Since then, the schools I’ve worked in have had a variety of libraries, mostly brightly lit and filled with books. Some have also had lending facilities for multi-media (videos, music) and equipment (cameras, projectors). Aberfoyle Park High library also served as a community library, with members of the public strolling through and a wealth of resources tied to the State and National library systems available to everyone. The school libraries I’ve known have been populated with an amazing variety of people. I’ve worked with passionate, energetic teacher-librarians whose capacity to find resources for classes and engage students in chats and activities is nothing short of Herculean. I’ve worked with librarians who simply want to share their passion for reading with everyone.
And then there’s the other side – grumpy librarians who don’t really enjoy the presence of children, cloying silence, no versatility, manicured perfection but no touching, out-of-date books, out-of-date staff with new technologies…

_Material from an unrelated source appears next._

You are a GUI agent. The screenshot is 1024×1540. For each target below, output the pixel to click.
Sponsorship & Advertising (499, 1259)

So what is a library in a contemporary school? First, definitely much more than a library – http://www.thefreedictionary.com/library and http://www.oxforddictionaries.com/definition/english/library Collections are nothing more than repositories, static resources awaiting awakening to a new mind or an old friend. In schools where collaborative, inquiry learning is the key pedagogy, access to libraries is one of many services students need. So the traditional library – a collection of books – will always have a place, even
if/when print books become the vinyl equivalent of the music world, but the spaces in schools reserved for libraries need to adapt, diversify, engage – the caterpillars need to become butterflies.

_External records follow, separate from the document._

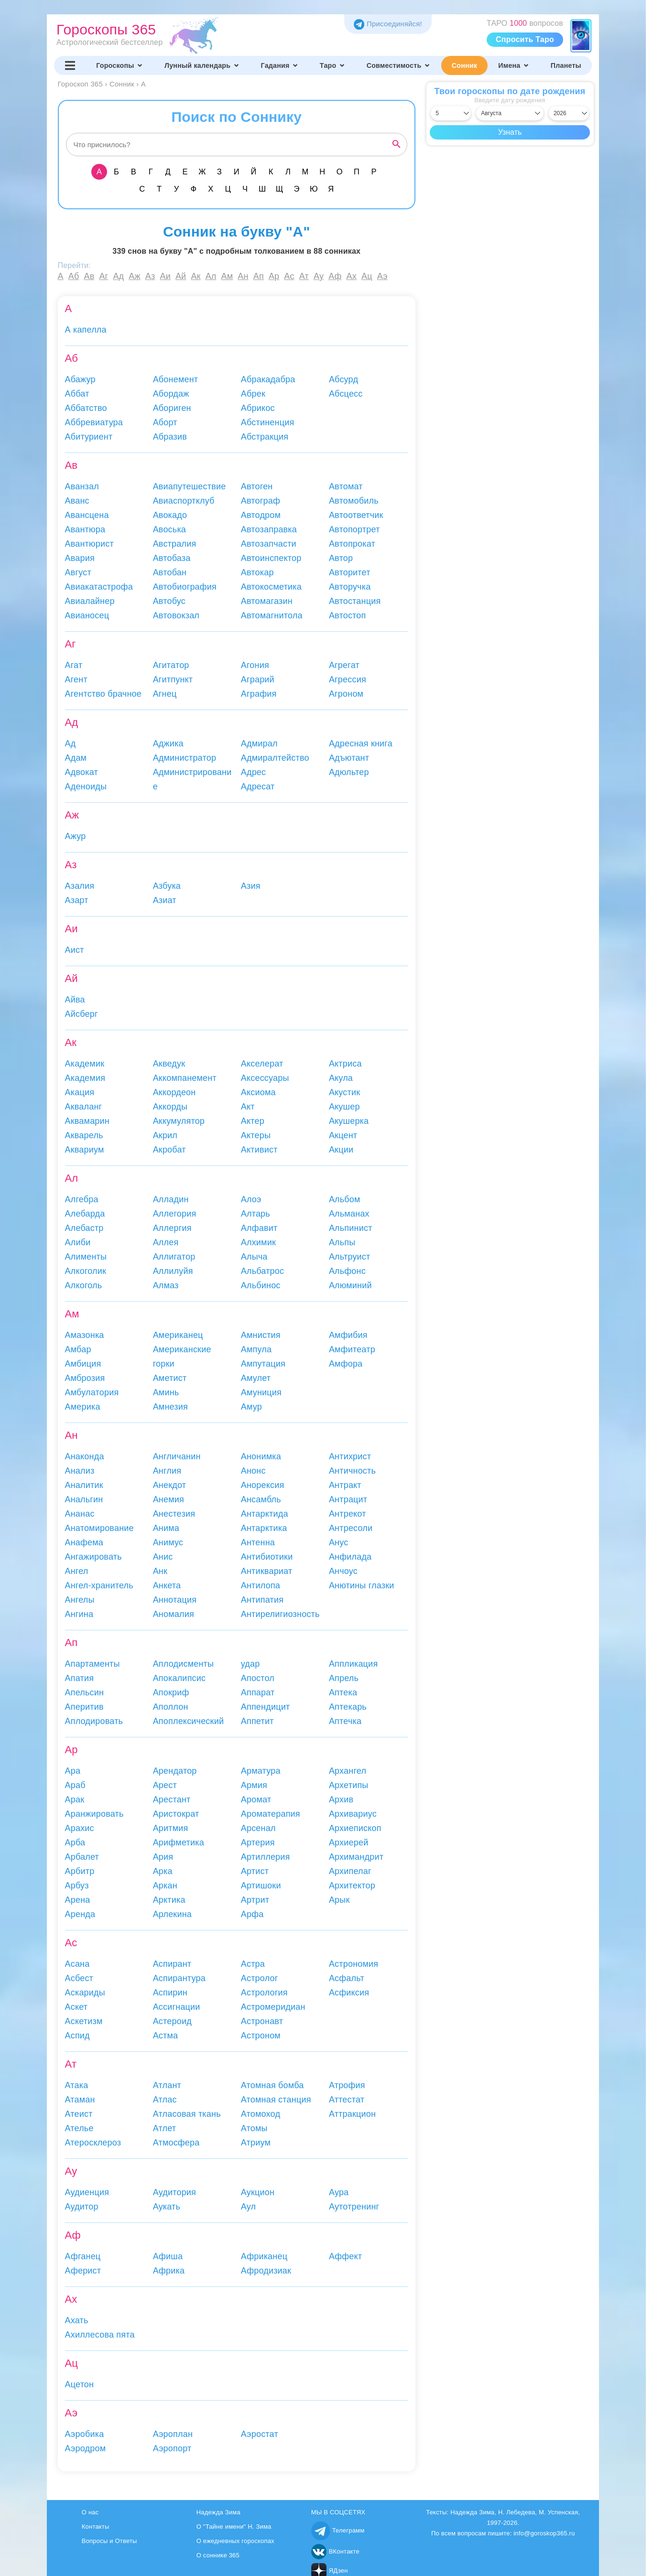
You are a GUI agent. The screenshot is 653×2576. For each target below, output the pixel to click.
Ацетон (79, 2384)
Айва (75, 999)
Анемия (168, 1499)
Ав (89, 276)
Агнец (165, 694)
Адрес (253, 772)
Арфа (252, 1914)
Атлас (165, 2099)
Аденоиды (86, 786)
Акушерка (349, 1121)
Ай (180, 276)
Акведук (169, 1063)
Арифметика (178, 1842)
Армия (254, 1785)
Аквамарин (87, 1121)
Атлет (164, 2128)
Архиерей (349, 1842)
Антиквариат (267, 1571)
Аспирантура (179, 1978)
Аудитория (174, 2192)
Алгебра (81, 1199)
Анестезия (174, 1514)
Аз (150, 276)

Instead of a library, schools should design and implement spaces with names like learning commons or r
esource hubs or something that no longer implies a book repository, because that’s what contemporary schools need.
And what would I find, as a student and teacher, in a school with a learning common? I would find:
- Books, because books are seriously cool
- All manner of loanable digital resources
- Online resources accessible through user interfaces
- Spaces for online learning
- Spaces for collaboration and meetings
- Spaces for individual, quiet reading and research
- Spaces for viewing and small performances
- Spaces with tech facilities for creativity
- Comfortable, inviting spaces
But most of all I would find people – all kinds of people:
- Teacher librarians to help curate resources
- Learning mentors to help with subject-specific research and questions
- Learning mentors to help students with learning needs
- ICT helpdesk genii to help with creative and minor technical issues
- Course and personal counsellors to help with general school issues
I would find a vibrant, bright, busy, fascinating, engaging area with flexible spaces and supportive people that would help me enjoy my experience, an area I would feel welcome in, a place I would want to be in, a place where learning is as natural as breathing. I would find a sanctuary when I need one, a fun place when I need one, a relaxing place when I need one, and an intellectually engaging place when I need one. How good would that be in any school?
All over the world, people are exploring what new libraries can look like. Many exist. Some are concepts. The future for what once were book repositories is exciting!